Review by Ruth Heath 16th Apr 2021

Trick Of The Light Theatre brings their newest creation, The Griegol, to Hāwea Flat Hall as part of Wānaka’s Festival of Colour. Hannah Smith, Director, and story creator along with Ralph McCubbin Howell, are the creative forces behind this one. The two 9 year old boys I have brought with me and their friend, all of us amateur theatre goers in this small rural township, are all captivated for the show’s entirety.

Striking music begins The Griegol and its 50 minutes of dynamism, cleverness and beauty. The bold sound segues to more melodic music accompanying actors in the middle of the stage with an animated screen behind. From the right of the stage the distinct sound of a violin emerges and live musician, Tristan Carter, appears softly lighted amongst an otherwise dark atmosphere.

A small flickering candle in front of Granny’s portrait and our violinist, introduces us to grief, one of the main themes of the play. Granny’s death gives rise to The Griegol, cleverly played out on screen through stop-motion animation by Ralph McCubbin Howell, and what we see the cast – Elle Wootton, Paul Waggott, Stevie Hancox-Monk, Ralph McCubbin Howell – doing stage left involving smoke, lifting and placing of screens, cranking and other intriguing puppetry techniques.    

It’s about half way through the performance that I begin to understand the multifaceted collaboration of everything happening on stage. I am in awe of the professionalism and talent while simultaneously engaging with the story playing out in front of us, without words.  

The protagonist, thoughtfully cast in the form of a young, expressionless girl puppet, allows us to decide the puppet’s perspective and how she navigates her grief. The girl’s puppeteer/actor, at one with the puppet, helps any searching minds in the audience with her subtle expressions in lieu of dialogue.

Griegol, the metaphorical monster of death, the unknown and the frightening, features and pervades in myriad ways amongst the characters, reaching its highest point of intensity in a darkly chaotic and magical dream scene of the child’s. The play’s darkest moment gives way to the beginning of a new theme, beautifully played out in the story with a symbolic key unlocking love and connection. A release of tension ensues for the audience and perhaps a moment of catharsis for anyone who has experienced grief and its flipside; this is a moving moment for me. All of this is juxtaposed against the connected technical expertise, acting and brilliance of the performance itself.

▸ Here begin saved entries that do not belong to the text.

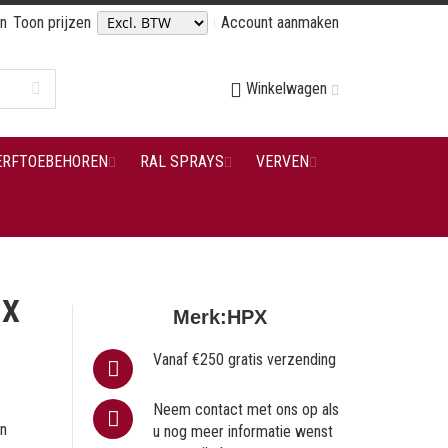
en
Toon prijzen
Account aanmaken
Winkelwagen
ERFTOEBEHOREN
RAL SPRAYS
VERVEN
 X
Merk:
HPX
Vanaf €250 gratis verzending
Neem contact met ons op als
an
u nog meer informatie wenst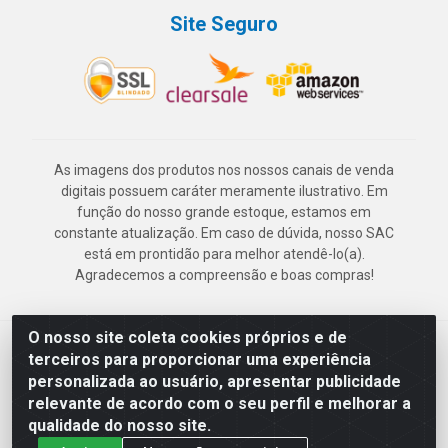
Site Seguro
As imagens dos produtos nos nossos canais de venda
digitais possuem caráter meramente ilustrativo. Em
função do nosso grande estoque, estamos em
constante atualização. Em caso de dúvida, nosso SAC
está em prontidão para melhor atendê-lo(a).
Agradecemos a compreensão e boas compras!
O nosso site coleta cookies próprios e de
Deskontão Atacado - Av. Marechal Mascarenhas de Morais, 2471 -
terceiros para proporcionar uma experiência
Imbiribeira - Recife/PE - CEP 51.150-001 - CNPJ 24.150.377/0003-
personalizada ao usuário, apresentar publicidade
57
relevante de acordo com o seu perfil e melhorar a
qualidade do nosso site.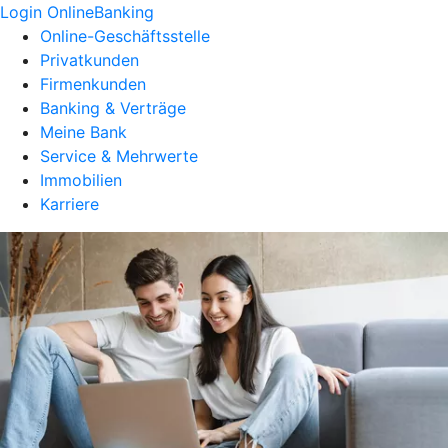
Login OnlineBanking
Online-Geschäftsstelle
Privatkunden
Firmenkunden
Banking & Verträge
Meine Bank
Service & Mehrwerte
Immobilien
Karriere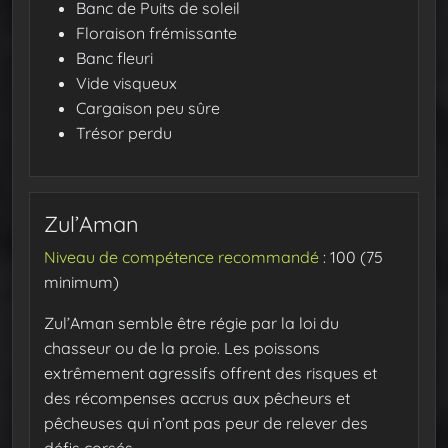
Banc de Puits de soleil
Floraison frémissante
Banc fleuri
Vide visqueux
Cargaison peu sûre
Trésor perdu
Zul’Aman
Niveau de compétence recommandé
: 100 (75
minimum)
Zul’Aman semble être régie par la loi du
chasseur ou de la proie. Les poissons
extrêmement agressifs offrent des risques et
des récompenses accrus aux pêcheurs et
pêcheuses qui n’ont pas peur de relever des
défis corsés.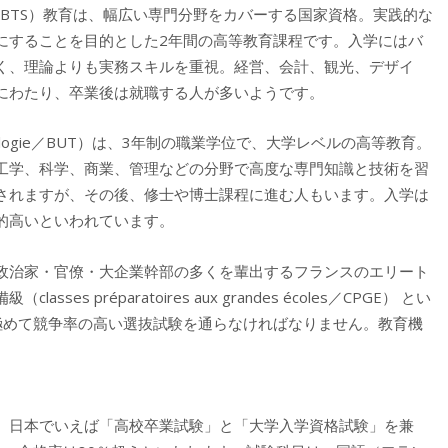
upérieur／BTS）教育は、幅広い専門分野をカバーする国家資格。実践的な
にすることを目的とした2年間の高等教育課程です。入学にはバ
く、理論よりも実務スキルを重視。経営、会計、観光、デザイ
にわたり、卒業後は就職する人が多いようです。
e Technologie／BUT）は、3年制の職業学位で、大学レベルの高等教育。
工学、科学、商業、管理などの分野で高度な専門知識と技術を習
されますが、その後、修士や博士課程に進む人もいます。入学は
的高いといわれています。
政治家・官僚・大企業幹部の多くを輩出するフランスのエリート
備級（
classes préparatoires aux grandes écoles
／
CPGE
） とい
極めて競争率の高い選抜試験を通らなければなりません。教育機
、日本でいえば「高校卒業試験」と「大学入学資格試験」を兼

The musical score, Tane Upjohn-Beatson, with its live musical accompaniment, as well as real time sound – such as falling books on the floor after we see silhouettes on screen fly animated ones through the air – weaves throughout the play as seamlessly as all the actors move between their acting roles and technically animation. There are particularly clever moments of connection throughout the performance between actors, characters, animators and the musician, that delight. I notice the father using his computer keyboard in unison with the violin, a small example of such connectedness.

Grief is poignantly described through the perspective of a father and daughter, independently and in relation to each other – loss and connection being both sides of the same coin, and the play beautifully describes this. The dark and eerie gives way to an uplifting end to the story. The score and carefully curated atmosphere carries it all.  

Concluding the performance, the cast generously invite and share their process and tricks of the light with the audience. I’m not sure if this is the benefit of living in the small settlement of Hāwea Flat where, at our local community hall, the setting is intimate, or if this is an offering at all performances of The Griegol. Nevertheless, it is all part of a touching, delightful and exciting theatrical experience.